→ WORK REQUEST
Starting at the line that contains "令和9年度改定に向けた前段階として、処遇改善・生産", reproduce only the lines through the end of the data, exactly, including both the first and the last; skip the pictures.

→ GIVEN DATA
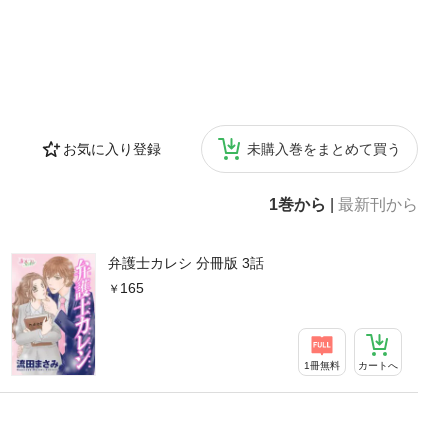
お気に入り登録
未購入巻をまとめて買う
1巻から
|
最新刊から
弁護士カレシ 分冊版 3話
165
1冊無料
カートへ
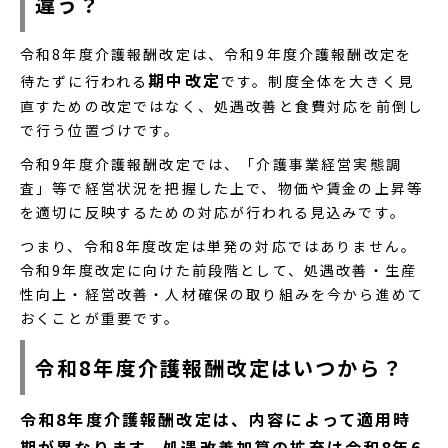
違う？
令和8年度介護報酬改定は、令和9年度介護報酬改定を
期中改定
待たずに行われる
です。制度全体を大きく見
直すための改定ではなく、処遇改善と食費対応を前倒し
で行う位置づけです。
令和9年度介護報酬改定では、「介護事業経営実態調
査」等で経営状況を把握した上で、物価や賃金の上昇等
を適切に反映するための対応が行われる見込みです。
つまり、令和8年度改定は単発の対応ではありません。
令和9年度改定に向けた前段階として、処遇改善・生産
性向上・経営改善・人材確保の取り組みを今から進めて
おくことが重要です。
令和8年度介護報酬改定はいつから？
令和8年度介護報酬改定は、内容によって適用時
期が異なります。処遇改善加算の拡充は令和8年6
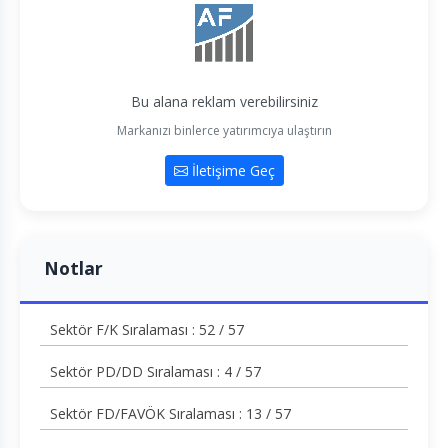
Bu alana reklam verebilirsiniz
Markanızı binlerce yatırımcıya ulaştırın
İletişime Geç
Notlar
Sektör F/K Sıralaması : 52 / 57
Sektör PD/DD Sıralaması : 4 / 57
Sektör FD/FAVÖK Sıralaması : 13 / 57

→ RESULT OF THE EXERCISE
令和9年度改定に向けた前段階として、処遇改善・生産
性向上・経営改善・人材確保の取り組みを今から進めて
おくことが重要です。
令和8年度介護報酬改定はいつから？
令和8年度介護報酬改定は、内容によって適用時
期が異なります。処遇改善加算の拡充は令和8年6
Bu alana reklam verebilirsiniz
Markanızı binlerce yatırımcıya ulaştırın
İletişime Geç
Notlar
Sektör F/K Sıralaması : 52 / 57
Sektör PD/DD Sıralaması : 4 / 57
Sektör FD/FAVÖK Sıralaması : 13 / 57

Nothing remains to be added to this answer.